RECORD EXCERPTS →
▼▼▼
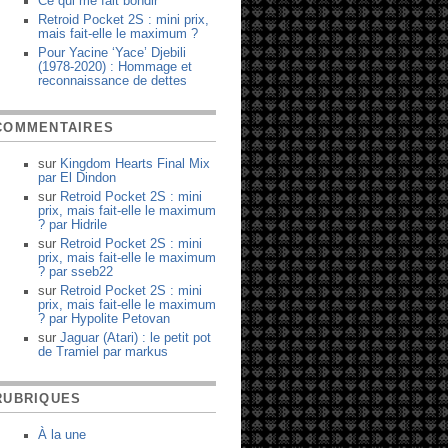
Ce qui me fait bondir
Retroid Pocket 2S : mini prix,
mais fait-elle le maximum ?
Pour Yacine ‘Yace’ Djebili
(1978-2020) : Hommage et
reconnaissance de dettes
COMMENTAIRES
sur
Kingdom Hearts Final Mix
par
El Dindon
sur
Retroid Pocket 2S : mini
prix, mais fait-elle le maximum
?
par
Hidrile
sur
Retroid Pocket 2S : mini
prix, mais fait-elle le maximum
?
par
sseb22
sur
Retroid Pocket 2S : mini
prix, mais fait-elle le maximum
?
par
Hypolite Petovan
sur
Jaguar (Atari) : le petit pot
de Tramiel
par
markus
RUBRIQUES
À la une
▲▲▲
TRY IT →
Copy the records above exactly, starting at the line that contains "COMMENTAIRES" and ending at the last line, and leave out all earlier lines.

OUTPUT →
COMMENTAIRES
sur
Kingdom Hearts Final Mix
par
El Dindon
sur
Retroid Pocket 2S : mini
prix, mais fait-elle le maximum
?
par
Hidrile
sur
Retroid Pocket 2S : mini
prix, mais fait-elle le maximum
?
par
sseb22
sur
Retroid Pocket 2S : mini
prix, mais fait-elle le maximum
?
par
Hypolite Petovan
sur
Jaguar (Atari) : le petit pot
de Tramiel
par
markus
RUBRIQUES
À la une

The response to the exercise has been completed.